Wherever the word "CICLO" appears in the entries, copy the whole line.

··· Dataset extract

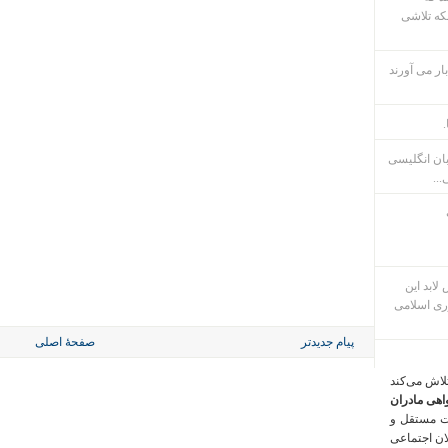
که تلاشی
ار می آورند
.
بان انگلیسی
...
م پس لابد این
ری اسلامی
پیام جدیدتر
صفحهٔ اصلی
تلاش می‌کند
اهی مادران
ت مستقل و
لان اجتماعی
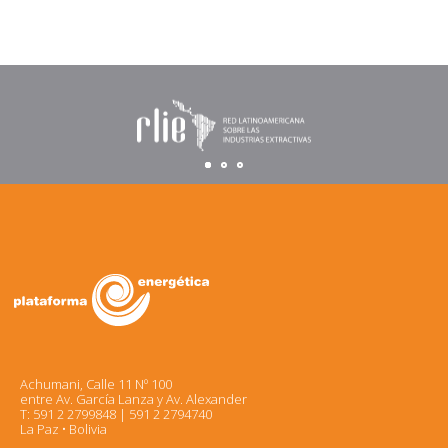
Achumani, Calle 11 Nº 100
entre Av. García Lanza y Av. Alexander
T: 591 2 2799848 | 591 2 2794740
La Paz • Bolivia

······
··· Dataset extract

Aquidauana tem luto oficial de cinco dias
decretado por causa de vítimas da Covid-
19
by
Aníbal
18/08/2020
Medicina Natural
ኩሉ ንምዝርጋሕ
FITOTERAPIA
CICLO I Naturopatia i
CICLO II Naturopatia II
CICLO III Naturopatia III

······

*Response for this exercise*:
CICLO I Naturopatia i
CICLO II Naturopatia II
CICLO III Naturopatia III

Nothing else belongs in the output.